Il salario minimo nell’UE
Fondazione europea ha realizzato uno studio per il miglioramento delle condizioni di vita e di lavoro (Eurofound), da cui sono emerse alcune cifre interessanti sui salari minimi nell’UE. Il Lussemburgo ha il salario minimo mensile più alto (2.275 euro), la Bulgaria il più basso (332 euro). Gli altri Paesi dove il salario è più elevato sono: Irlanda (1.775 euro), Paesi Bassi (1.725), Belgio (1.658), Germania (1.621), Francia (1.603). Per gli altri la cifra oscilla tra i 500 e i 700 euro.
La situazione in Italia
Nel nostro Paese il salario minimo non è mai stato considerato favorevolmente da sindacati e datori di lavoro. E, se per questi ultimi il motivo è piuttosto scontato, per i primi si tratta di un timore legato al rischio che un salario imposto per legge potrebbe addirittura avere risvolti controproducenti per quelle categorie che hanno paghe più elevate, raggiunte grazie a contrattazioni tra le parti e contratti pluriennali. Secondo l’ultimo rapporto del Consiglio Nazionale dell’Economia e del Lavoro, questo caos si ripercuote sulla struttura contrattuale: nei 12 settori produttivi principali, i sindacati hanno firmato 60 contratti nazionali, con una copertura dell’89% degli addetti; a questi vanno aggiunti altri 796 contratti pseudonazionali, che riguardano l’11% dei lavoratori, per un totale di 856 contratti.

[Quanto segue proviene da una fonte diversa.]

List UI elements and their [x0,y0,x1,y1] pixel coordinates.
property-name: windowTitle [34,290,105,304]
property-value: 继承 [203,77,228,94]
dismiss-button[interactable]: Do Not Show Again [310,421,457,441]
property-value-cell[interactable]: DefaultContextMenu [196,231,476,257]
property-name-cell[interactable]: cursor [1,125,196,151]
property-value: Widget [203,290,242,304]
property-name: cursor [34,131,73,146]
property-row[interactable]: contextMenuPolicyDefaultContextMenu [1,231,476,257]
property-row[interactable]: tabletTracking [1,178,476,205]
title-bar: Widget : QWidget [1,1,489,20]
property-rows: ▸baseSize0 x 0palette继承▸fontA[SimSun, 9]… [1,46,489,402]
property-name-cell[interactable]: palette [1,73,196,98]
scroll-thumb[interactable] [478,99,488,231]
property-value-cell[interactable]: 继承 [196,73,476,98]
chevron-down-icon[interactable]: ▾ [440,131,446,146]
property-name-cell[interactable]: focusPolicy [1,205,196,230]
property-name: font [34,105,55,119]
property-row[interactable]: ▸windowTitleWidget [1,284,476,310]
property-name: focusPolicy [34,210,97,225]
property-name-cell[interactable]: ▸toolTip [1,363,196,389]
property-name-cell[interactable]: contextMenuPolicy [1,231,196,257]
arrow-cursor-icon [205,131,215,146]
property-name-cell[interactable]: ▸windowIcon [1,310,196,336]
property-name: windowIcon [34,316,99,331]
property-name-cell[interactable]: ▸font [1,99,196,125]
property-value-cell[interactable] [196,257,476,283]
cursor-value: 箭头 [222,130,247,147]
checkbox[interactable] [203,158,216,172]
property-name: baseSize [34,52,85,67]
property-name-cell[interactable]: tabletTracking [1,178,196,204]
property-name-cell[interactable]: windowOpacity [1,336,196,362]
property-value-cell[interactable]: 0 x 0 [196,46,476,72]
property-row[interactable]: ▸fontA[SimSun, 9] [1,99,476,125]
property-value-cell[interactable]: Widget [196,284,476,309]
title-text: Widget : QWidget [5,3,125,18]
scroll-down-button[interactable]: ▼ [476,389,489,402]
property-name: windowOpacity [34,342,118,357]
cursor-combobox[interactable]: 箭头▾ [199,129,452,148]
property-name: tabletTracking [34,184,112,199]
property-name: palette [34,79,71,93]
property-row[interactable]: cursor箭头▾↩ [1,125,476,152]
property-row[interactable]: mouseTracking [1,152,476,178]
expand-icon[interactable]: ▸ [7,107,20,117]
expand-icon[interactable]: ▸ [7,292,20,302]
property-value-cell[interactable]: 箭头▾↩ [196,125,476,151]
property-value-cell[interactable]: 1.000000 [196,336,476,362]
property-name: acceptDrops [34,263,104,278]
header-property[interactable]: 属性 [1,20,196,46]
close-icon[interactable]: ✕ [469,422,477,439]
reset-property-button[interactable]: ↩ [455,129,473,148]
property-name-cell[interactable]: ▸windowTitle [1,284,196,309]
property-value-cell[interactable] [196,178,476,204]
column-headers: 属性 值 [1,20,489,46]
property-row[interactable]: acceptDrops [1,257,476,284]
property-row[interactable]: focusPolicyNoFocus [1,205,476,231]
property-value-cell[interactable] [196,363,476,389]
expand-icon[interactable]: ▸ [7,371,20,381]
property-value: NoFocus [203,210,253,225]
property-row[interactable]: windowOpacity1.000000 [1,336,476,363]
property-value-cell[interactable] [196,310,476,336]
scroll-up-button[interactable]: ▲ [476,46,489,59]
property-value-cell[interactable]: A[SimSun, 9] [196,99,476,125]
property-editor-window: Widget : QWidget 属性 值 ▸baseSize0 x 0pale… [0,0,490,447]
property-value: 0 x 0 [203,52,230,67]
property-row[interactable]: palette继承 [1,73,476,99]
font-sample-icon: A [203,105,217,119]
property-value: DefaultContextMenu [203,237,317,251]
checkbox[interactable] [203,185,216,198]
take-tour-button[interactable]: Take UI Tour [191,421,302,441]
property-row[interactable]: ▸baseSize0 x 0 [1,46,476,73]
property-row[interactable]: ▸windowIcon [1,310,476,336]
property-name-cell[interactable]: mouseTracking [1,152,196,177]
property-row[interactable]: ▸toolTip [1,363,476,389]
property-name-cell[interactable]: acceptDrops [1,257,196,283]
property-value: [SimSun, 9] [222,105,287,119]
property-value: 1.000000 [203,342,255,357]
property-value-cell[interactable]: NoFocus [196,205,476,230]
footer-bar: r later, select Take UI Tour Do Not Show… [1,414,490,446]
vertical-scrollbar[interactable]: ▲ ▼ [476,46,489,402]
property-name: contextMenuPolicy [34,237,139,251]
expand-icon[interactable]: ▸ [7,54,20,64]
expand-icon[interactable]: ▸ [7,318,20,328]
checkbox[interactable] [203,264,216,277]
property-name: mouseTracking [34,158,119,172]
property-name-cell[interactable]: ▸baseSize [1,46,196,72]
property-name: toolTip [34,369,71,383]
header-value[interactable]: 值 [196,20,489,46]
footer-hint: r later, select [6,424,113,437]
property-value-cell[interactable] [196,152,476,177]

L’obiettivo del Ministro Orlando
Il divario salariale e normativo tra contratti nazionali e pseudonazionali resta enorme, e questo ha contribuito all’aumento dei lavoratori poveri. Ecco perché sulla tabella di marcia del Ministro del Lavoro Orlando c’è l’urgenza di un cambiamento di linea politica dell’Italia. Per farlo, serve uscire da un immobilismo che dura da decenni. L’idea calda è quella di un metodo di intervento graduale, che tenga conto delle differenze storiche tra i paesi Ue ma che permetta di raggiungere un obiettivo comune. Chi guadagna meno del 60% del reddito che interessa il 50% dei lavoratori, è da ritenere povero. Questo riguarda circa un quarto dei lavoratori italiani, in particolare quelli che lavorano a tempo part time e i lavoratori autonomi. Per migliorare le loro condizioni, si sono avanzate cinque proposte sperimentali, come l’introduzione di minimi salariali adeguati. In questo modo, la sperimentazione potrebbe concludersi con un provvedimento definitivo, condiviso dalle varie parti in causa. Resta da capire se i sindacati italiani decideranno di partecipare o meno a questa sfida.